If $M^m$ is an embedded submanifold of $\mathbb R^q$ and $q>2m+1$ then there is a vector $v \in S^{q-1} \setminus \mathbb R^{q-1}$ such that the projection $p_v$ along $v$ on to $\mathbb R^{q-1}$ is an embedding $M^m \to \mathbb R^{q-1}$.

Since $v$ is transverse to $\mathbb R^{q-1}$, the projection along $v$ from $\mathbb R^{q-1}$ on to $v^\perp$ is an isomorphism; and composing this with $p_v$ we get the orthogonal projection $\pi_v : M^m \to v^\perp$, which is thus an embedding. Thus iterating this we get a $2m+1$-dimensional subspace $V$ such that the orthogonal projection on to $V$ is an embedding on $M$.

Now, since we don't need an embedding, we can see how much further similar reasoning can get us. Let's assume we have an embedding $M \to \mathbb R^n$ and try to find a representative projection on to a $n-1$-dimensional subspace.

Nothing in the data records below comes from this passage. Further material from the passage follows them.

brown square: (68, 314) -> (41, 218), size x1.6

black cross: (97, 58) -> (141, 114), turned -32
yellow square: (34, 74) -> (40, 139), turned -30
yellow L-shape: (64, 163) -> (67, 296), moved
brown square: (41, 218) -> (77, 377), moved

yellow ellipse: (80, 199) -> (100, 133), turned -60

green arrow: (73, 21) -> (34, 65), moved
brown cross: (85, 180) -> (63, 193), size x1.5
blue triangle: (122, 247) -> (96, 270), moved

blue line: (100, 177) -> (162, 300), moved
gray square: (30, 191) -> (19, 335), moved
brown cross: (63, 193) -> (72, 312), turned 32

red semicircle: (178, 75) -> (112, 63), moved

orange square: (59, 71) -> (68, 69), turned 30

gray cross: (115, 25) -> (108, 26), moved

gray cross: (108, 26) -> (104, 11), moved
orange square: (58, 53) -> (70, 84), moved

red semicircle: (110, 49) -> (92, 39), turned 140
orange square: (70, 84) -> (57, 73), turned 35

Let $\Delta = \{(p,p) : p \in M\}$ be the diagonal of $M \times M$ and define the secant map $\sigma: M \times M \setminus \Delta \to S^{n-1}$ by $$\sigma(p,q)=\frac{p-q}{|p-q|}.$$

Then for any direction $v \in S^{n-1}$, $\pi_{v^\perp}(p)=\pi_{v^\perp}(q)$ if and only if $\sigma(p,q)= \pm v$; so the singular set you want to be measure-zero can be described as $\pi_1 X \cup \pi_2 X$, where $X = \sigma^{-1}(v)$ and $\pi_i$ are the projections on to the factors of $M \times M$. Thus it suffices to find a $v$ such that $\dim X < m$.

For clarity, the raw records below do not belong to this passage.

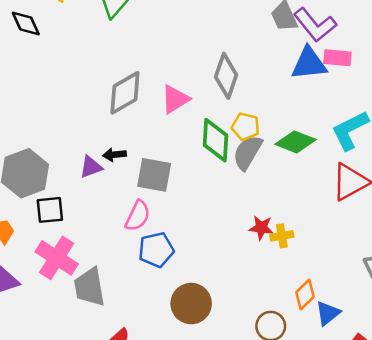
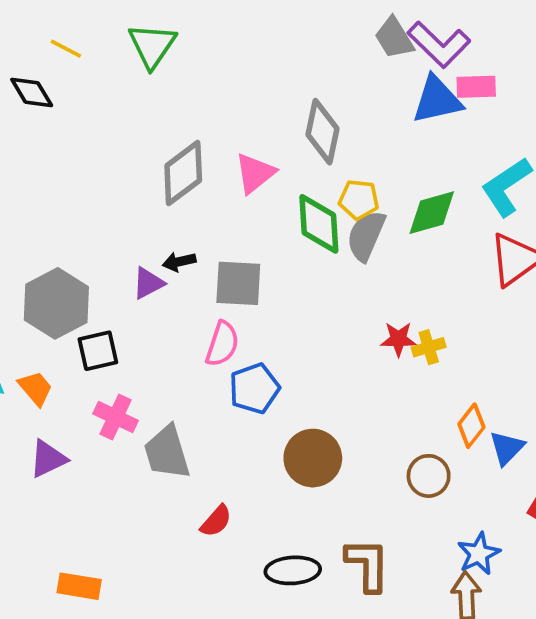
green diamond: (296, 142) -> (432, 213), turned -30
pink cross: (57, 258) -> (116, 417), size x0.7

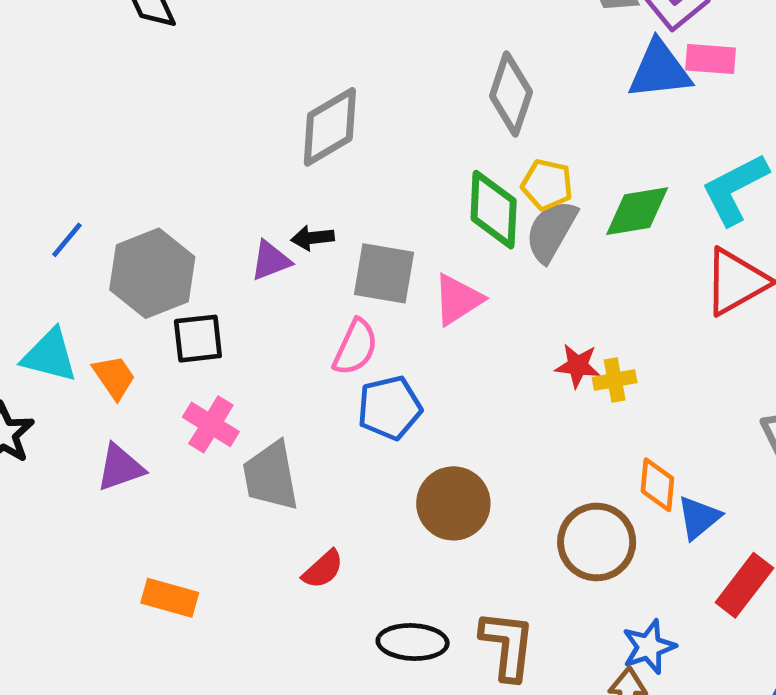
pink triangle: (255, 173) -> (458, 300), moved
orange diamond: (471, 426) -> (657, 485), turned -39
brown circle: (429, 476) -> (597, 542), size x1.4
orange rectangle: (79, 586) -> (170, 598), moved

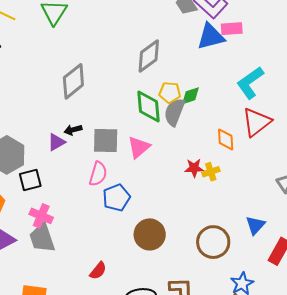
gray diamond: (511, 94) -> (149, 56), turned 44
green diamond: (637, 211) -> (190, 96), moved, size x0.7
gray trapezoid: (271, 476) -> (42, 238), moved
orange diamond: (657, 485) -> (226, 139), moved

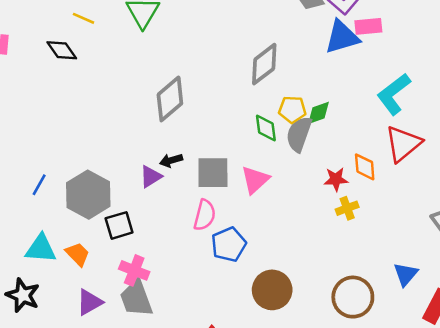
green diamond: (148, 106) -> (266, 128), size x0.7
red star: (194, 168) -> (336, 179), moved

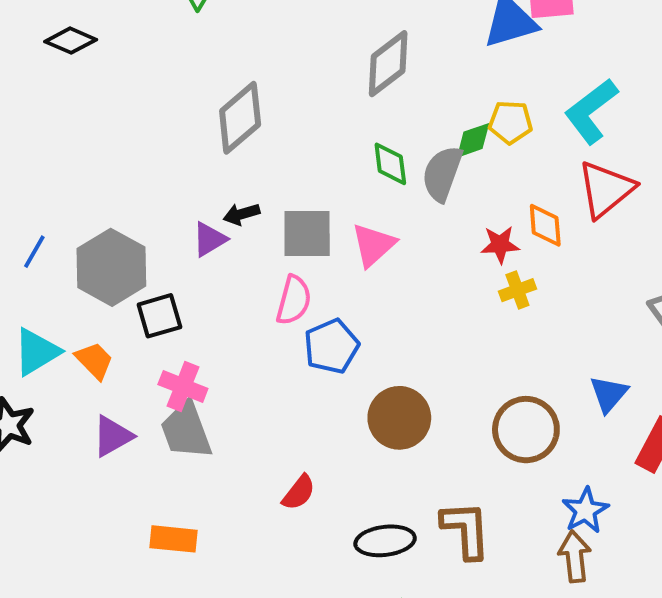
black diamond: (62, 50) -> (71, 41), turned -32
yellow pentagon: (292, 110) -> (510, 122), moved
cyan triangle: (41, 249) -> (37, 352), turned -36

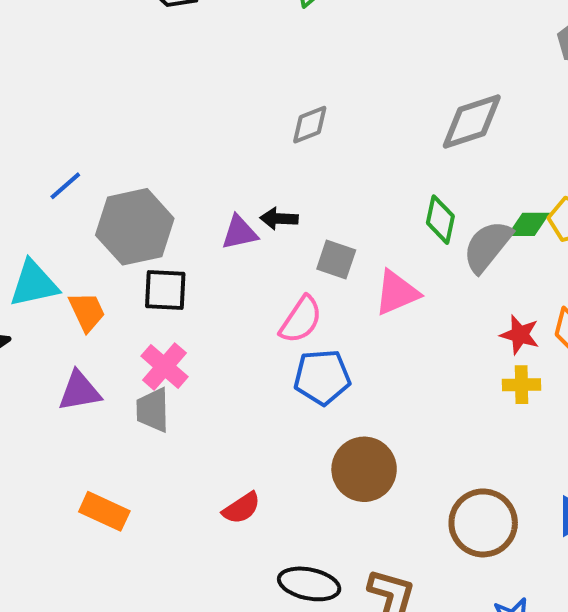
gray diamond: (240, 118) -> (310, 125), size x0.6
gray square: (307, 234) -> (336, 260), size x0.7
gray trapezoid: (186, 430) -> (153, 410), size x0.7

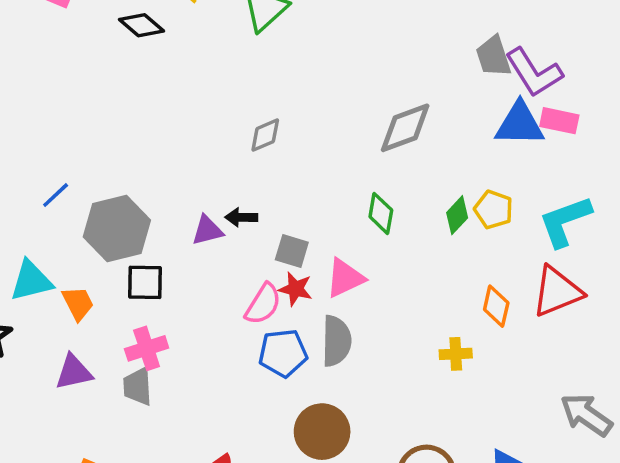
green diamond: (529, 224) -> (457, 215), turned -45
gray semicircle: (487, 246) -> (336, 341), moved, turned 144
red star: (520, 335) -> (296, 289), moved
pink cross: (164, 366) -> (147, 348), turned 33

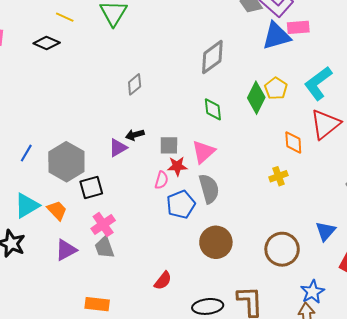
yellow pentagon: (494, 210) -> (276, 88), turned 30
green diamond: (457, 215) -> (256, 98), size x1.4
pink semicircle: (263, 304) -> (161, 180), size x0.7

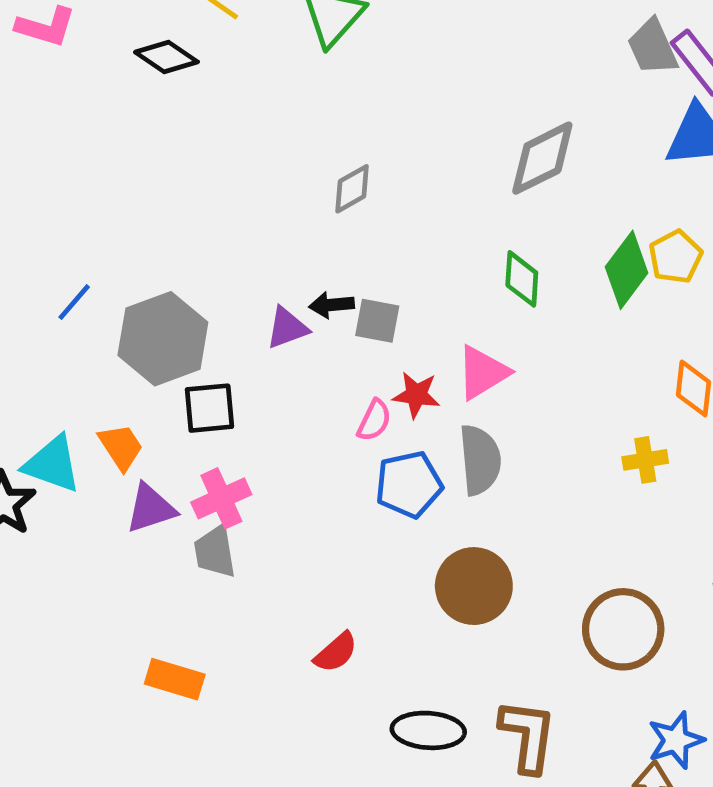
gray square: (169, 145) -> (377, 321), moved
cyan triangle: (27, 205) -> (52, 464), moved, turned 40
purple triangle: (66, 250) -> (151, 508), moved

By Sard's theorem we can choose $v$ to be a regular value of $\sigma$, so that $X$ is a submanifold of $M\times M \setminus \Delta$. Either $X$ is empty and we're done, or the dimension of $X$ is just the dimension of the kernel of $D \sigma$ at a point in $X$. Since $v$ is a regular value we know $D\sigma$ has rank $n-1$, and thus (by rank-nullity) $\dim X = 2m - n + 1$. This is less than $m$ exactly when $n > m + 1$ as you conjectured.

Unfortunately, we can't just iterate this argument like we do with the Whitney embedding theorem, since we need the $M$ we start with to be a submanifold, but the projection might not be a submanifold. Thus if $n >> m$ the best I can do for you is $2m$, by doing this once after applying the embedding theorem.

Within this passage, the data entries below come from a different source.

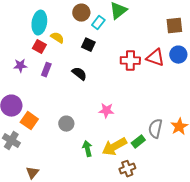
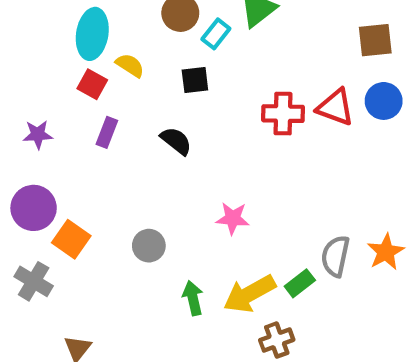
black square: (88, 45) -> (195, 80), turned -32
purple star: (20, 66) -> (38, 135), moved

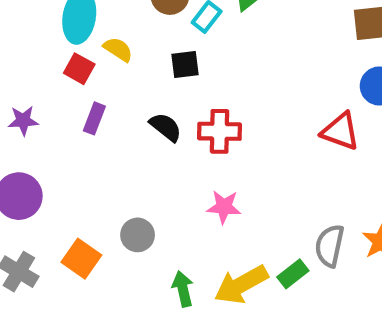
red triangle: (335, 107) -> (340, 131), moved
red cross: (283, 114) -> (220, 131), moved
orange square: (71, 239) -> (81, 259), moved

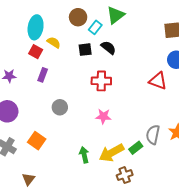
black semicircle: (166, 127) -> (108, 48), moved
gray circle: (138, 235) -> (60, 107), moved

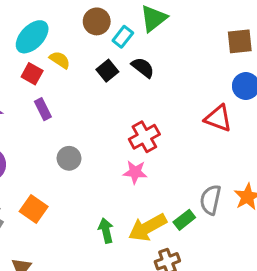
cyan ellipse: (36, 27) -> (32, 37), turned 35
black square: (85, 50) -> (107, 71), turned -32
purple rectangle: (43, 75) -> (43, 109), turned -48
red cross: (101, 81) -> (144, 137), moved, turned -30

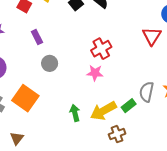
purple rectangle: (43, 109) -> (37, 37), moved
red triangle: (218, 118) -> (152, 36), turned 42
orange square: (34, 209) -> (25, 98), size x1.4

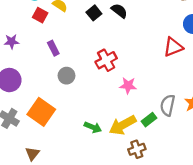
red triangle: (152, 36) -> (173, 47), turned 36
red cross: (101, 49) -> (106, 60), moved
pink star: (95, 73) -> (128, 86), moved
green arrow: (75, 113) -> (93, 127), turned 126

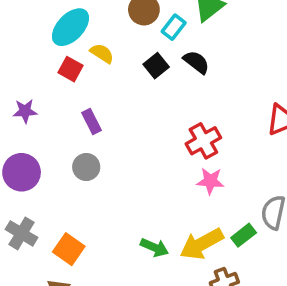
red cross: (106, 60) -> (203, 141), moved
gray circle: (67, 76) -> (86, 167), moved
orange square: (41, 112) -> (69, 249), moved, size x0.7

However, the fact that the single-dimension reduction works all the way down to $m+1$ makes me think it's quite likely that there's some way to get around this, and that $m+1$ dimensions always work. Perhaps some more geometrically intricate argument with a Grassmannian instead of $S^{n-1}$, or perhaps making the iteration work by relaxing the regularity hypotheses. Anyone have any ideas?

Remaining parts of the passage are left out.